__Required work__: Word for word, return the lines from the start of the entries below through the line that has "Was sind die Vorteile".

__Records shown__:
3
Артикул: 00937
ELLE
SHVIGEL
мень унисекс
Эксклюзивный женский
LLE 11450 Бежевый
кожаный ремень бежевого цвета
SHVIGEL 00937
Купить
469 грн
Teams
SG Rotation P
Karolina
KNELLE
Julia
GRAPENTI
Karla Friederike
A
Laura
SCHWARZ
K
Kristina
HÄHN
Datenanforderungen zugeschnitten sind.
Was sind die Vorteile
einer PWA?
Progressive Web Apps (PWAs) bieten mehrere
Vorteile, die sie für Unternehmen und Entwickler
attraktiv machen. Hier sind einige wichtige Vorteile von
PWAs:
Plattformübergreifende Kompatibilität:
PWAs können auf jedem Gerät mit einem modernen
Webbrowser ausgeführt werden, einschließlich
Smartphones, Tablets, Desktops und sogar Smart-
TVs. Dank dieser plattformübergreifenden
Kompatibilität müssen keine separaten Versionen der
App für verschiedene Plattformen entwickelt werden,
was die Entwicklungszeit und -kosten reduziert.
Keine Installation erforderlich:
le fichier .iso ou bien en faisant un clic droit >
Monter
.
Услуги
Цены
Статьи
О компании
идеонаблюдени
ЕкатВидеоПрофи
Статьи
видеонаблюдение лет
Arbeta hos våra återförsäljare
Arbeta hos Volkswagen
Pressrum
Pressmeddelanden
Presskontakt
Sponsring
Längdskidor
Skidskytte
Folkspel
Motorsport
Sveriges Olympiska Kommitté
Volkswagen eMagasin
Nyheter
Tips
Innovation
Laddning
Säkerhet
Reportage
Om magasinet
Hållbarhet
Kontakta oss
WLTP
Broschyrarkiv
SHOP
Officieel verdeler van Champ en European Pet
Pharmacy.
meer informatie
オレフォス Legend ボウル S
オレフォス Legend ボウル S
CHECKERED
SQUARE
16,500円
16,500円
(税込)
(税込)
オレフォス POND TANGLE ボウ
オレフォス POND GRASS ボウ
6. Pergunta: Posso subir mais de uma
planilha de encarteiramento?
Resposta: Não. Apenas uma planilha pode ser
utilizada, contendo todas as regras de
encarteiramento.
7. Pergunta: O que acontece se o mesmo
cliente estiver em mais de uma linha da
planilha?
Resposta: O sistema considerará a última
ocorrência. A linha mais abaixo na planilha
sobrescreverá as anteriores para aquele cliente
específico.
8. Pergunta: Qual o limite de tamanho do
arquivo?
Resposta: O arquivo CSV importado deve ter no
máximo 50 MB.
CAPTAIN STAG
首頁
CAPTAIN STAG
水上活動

__Written solution__:
3
Артикул: 00937
ELLE
SHVIGEL
мень унисекс
Эксклюзивный женский
LLE 11450 Бежевый
кожаный ремень бежевого цвета
SHVIGEL 00937
Купить
469 грн
Teams
SG Rotation P
Karolina
KNELLE
Julia
GRAPENTI
Karla Friederike
A
Laura
SCHWARZ
K
Kristina
HÄHN
Datenanforderungen zugeschnitten sind.
Was sind die Vorteile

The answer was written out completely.